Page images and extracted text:
++++

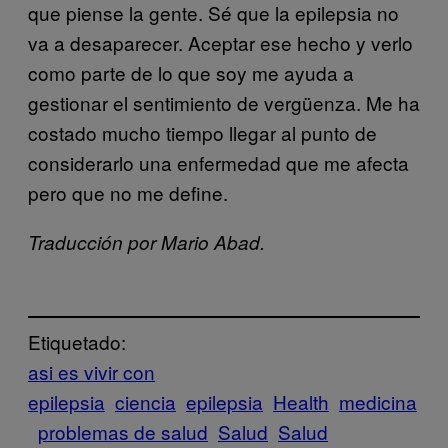
que piense la gente. Sé que la epilepsia no
va a desaparecer. Aceptar ese hecho y verlo
como parte de lo que soy me ayuda a
gestionar el sentimiento de vergüenza. Me ha
costado mucho tiempo llegar al punto de
considerarlo una enfermedad que me afecta
pero que no me define.
Traducción por Mario Abad.
Etiquetado:
asi es vivir con
epilepsia
ciencia
epilepsia
Health
medicina
problemas de salud
Salud
Salud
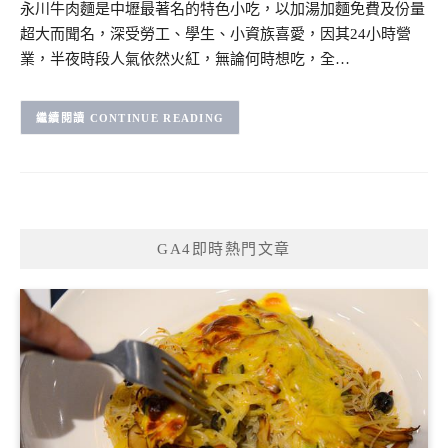
永川牛肉麵是中壢最著名的特色小吃，以加湯加麵免費及份量
超大而聞名，深受勞工、學生、小資族喜愛，因其24小時營
業，半夜時段人氣依然火紅，無論何時想吃，全…
CONTINUE READING
GA4即時熱門文章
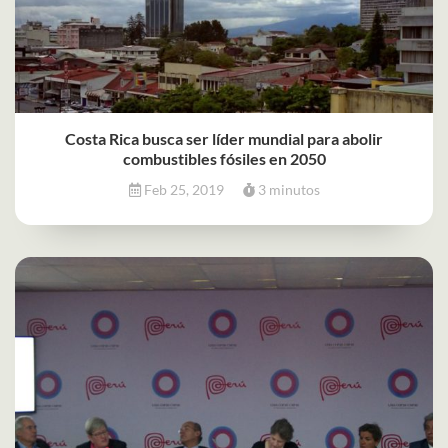
Costa Rica busca ser líder mundial para abolir
combustibles fósiles en 2050
Feb 25, 2019
3 minutos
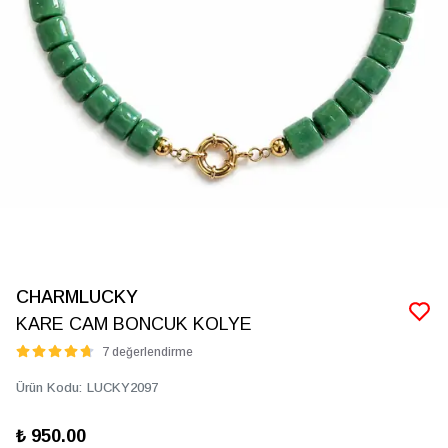
CHARMLUCKY
KARE CAM BONCUK KOLYE
7 değerlendirme
Ürün Kodu
:
LUCKY2097
₺ 950.00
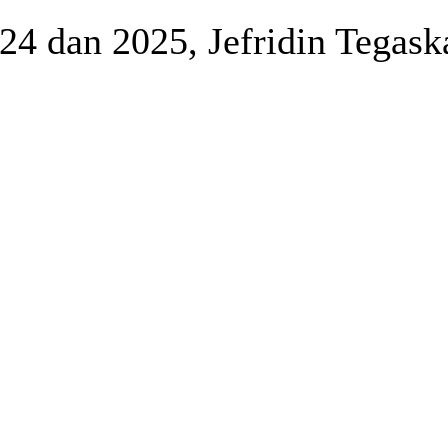
4 dan 2025, Jefridin Tegask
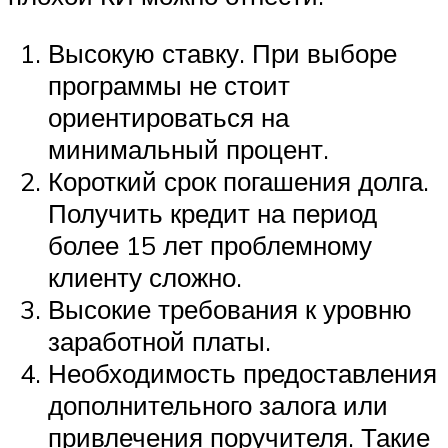
Высокую ставку. При выборе
программы не стоит
ориентироваться на
минимальный процент.
Короткий срок погашения долга.
Получить кредит на период
более 15 лет проблемному
клиенту сложно.
Высокие требования к уровню
заработной платы.
Необходимость предоставления
дополнительного залога или
привлечения поручителя. Такие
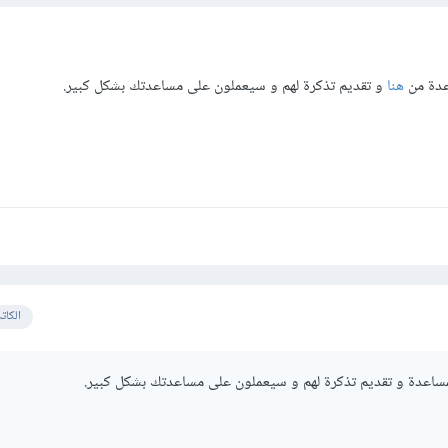
عدة من
هنا
و تقديم تذكرة لهم و سيعملون على مساعدتك بشكل كبير.
الكات
ساعدة و تقديم تذكرة لهم و سيعملون على مساعدتك بشكل كبير.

++++

| Required work |
Throughout the data above, report every line that contains the string "تذكرة".

| Your solution |
و تقديم تذكرة لهم و سيعملون على مساعدتك بشكل كبير.
ساعدة و تقديم تذكرة لهم و سيعملون على مساعدتك بشكل كبير.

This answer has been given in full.